◆ PROBLEM REQUIREMENTS
Ignoring the images, restate the records below word for word.

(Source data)
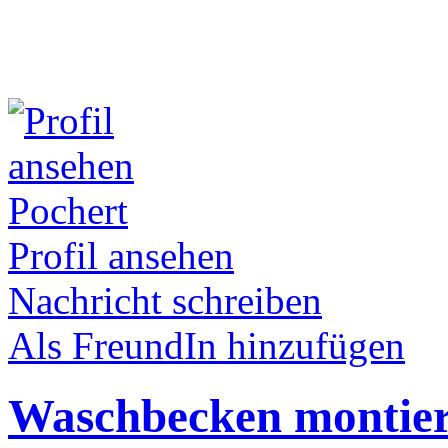
Pochert
Profil ansehen
Nachricht schreiben
Als FreundIn hinzufügen
Waschbecken montie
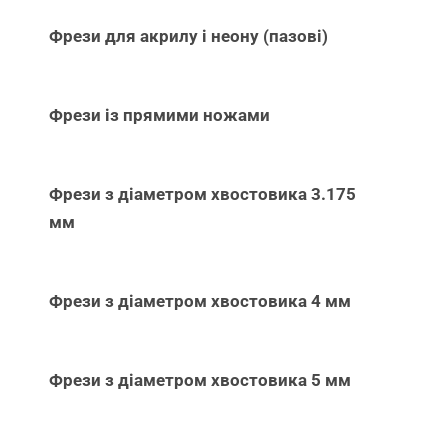
Фрези для акрилу і неону (пазові)
Фрези із прямими ножами
Фрези з діаметром хвостовика 3.175
мм
Фрези з діаметром хвостовика 4 мм
Фрези з діаметром хвостовика 5 мм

◆ RESPONSE TO THE TASK
Pochert
Profil ansehen
Nachricht schreiben
Als FreundIn hinzufügen
Waschbecken montie
Фрези для акрилу і неону (пазові)
Фрези із прямими ножами
Фрези з діаметром хвостовика 3.175
мм
Фрези з діаметром хвостовика 4 мм
Фрези з діаметром хвостовика 5 мм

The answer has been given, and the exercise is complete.